Controlled Access data tier contains individual-level genotype data that are unique to an individual. Access to data in the Controlled Access data tier requires user certification through dbGaP Authorized Access mentioned above. Subject to 2023 Data Use Certification Agreement. Here's the summary:

  1. Introduction and Statement of Policy

    • NIH repositories store and share controlled-access human data securely.
    • Data sharing must respect participants’ informed consent and privacy.
  2. Terms of Access

    2.1. Research Use

    • Approved Users can only use data for the specified research project.
    • Cloud computing use requires specific permissions.

      2.2. Requester and Approved User Responsibilities

    • Users must follow NIH Security Best Practices and relevant laws.
    • Annual progress updates and project renewals are required.

      2.3. Public Posting of Approved Users’ Research Use Statement

    • The PI agrees to publicly post information about themselves, their approved research use, and related details on the dbGaP website, including project specifics and citations of resulting publications.

      2.4. Non-Identification:

    • Users must not identify or contact individual participants.
    • Identifiable information can only be used with specific IRB approval.

      2.5. Certificate of Confidentiality

    • This certificate protects sensitive information in NIH databases from being disclosed in legal proceedings or to unauthorized individuals. Disclosure is only permitted under specific conditions, such as with the individual’s consent or for medical treatment.

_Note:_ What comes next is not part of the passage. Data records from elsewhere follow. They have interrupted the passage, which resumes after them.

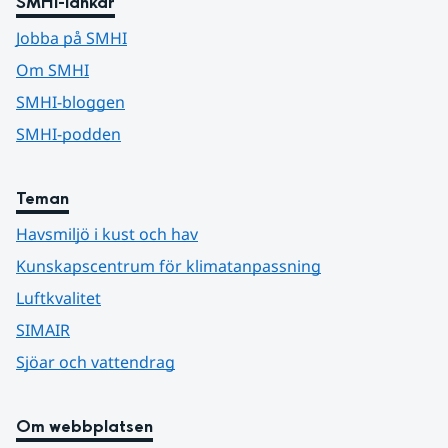
SMHI-länkar
Jobba på SMHI
Om SMHI
SMHI-bloggen
SMHI-podden
Teman
Havsmiljö i kust och hav
Kunskapscentrum för klimatanpassning
Luftkvalitet
SIMAIR
Sjöar och vattendrag
Om webbplatsen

      2.6. Non-Transferability

    • NIH controlled-access datasets and their derivatives must be retained by the approved users and cannot be distributed to unauthorized entities or individuals, ensuring data security and compliance with NIH policies.

      2.7. Data Security and Unauthorized Data Release

    • Requester and Approved Users are responsible to manage and protect controlled-access datasets according to NIH security practices, and to promptly report any unauthorized data sharing or breaches.

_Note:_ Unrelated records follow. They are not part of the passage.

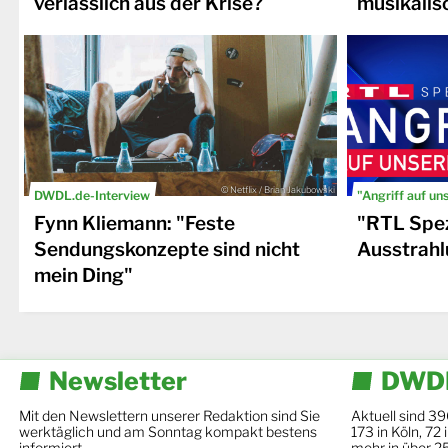
verlässlich aus der Krise?
musikalis
© Netflix / Brian Jakubowski
DWDL.de-Interview
"Angriff auf un
Fynn Kliemann: "Feste
"RTL Spez
Sendungskonzepte sind nicht
Ausstrahl
mein Ding"
Newsletter
DWDL
Mit den Newslettern unserer Redaktion sind Sie
Aktuell sind 39
werktäglich und am Sonntag kompakt bestens
173 in Köln, 72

      2.8. Policy Compliance Violations

    • NIH may terminate data access if the requester violates the NIH GDS Policy, Data Use Certification Agreement, or Genomic Data User Code of Conduct, and requires prompt notification and remediation of any unauthorized data sharing or breaches.

      2.9. Intellectual Property

    • The Requester and Approved Users acknowledge that anyone who has access follows the intellectual property principles.

      2.10. Dissemination of Research Findings and Acknowledgement of Controlled-Access Datasets Subject to the NIH GDS Policy

    • Approved Users are encouraged to widely disseminate research findings from NIH-controlled datasets through publications and presentations, and must acknowledge the original data contributors and funding sources in all disclosures.

      2.11. Research Use Reporting

    • The PI must provide annual progress updates, including data usage, publications, future research plans, and any policy violations, as part of the project renewal or close-out process.

      2.12. Non-Endorsement, Indemnification

    • The NIH and data contributors do not guarantee the accuracy or reliability of the data and are not liable for any loss or damage resulting from its use.

      2.13. Termination and Data Destruction

    • Upon project completion, all copies and derivatives of the dataset must be destroyed, except for data retained to comply with institutional policies, laws, or scientific transparency, which must still be managed according to NIH security practices.
mariacuria commented 1 month ago

Clinical patient information

According to the NIH Bioinformatics Training and Education Program, TCGA is comprised of genomic, epigenomic, transcriptomic, and proteomic data combined with rich clinical information and related metadata from over 11,000 patients representing 33 cancer types.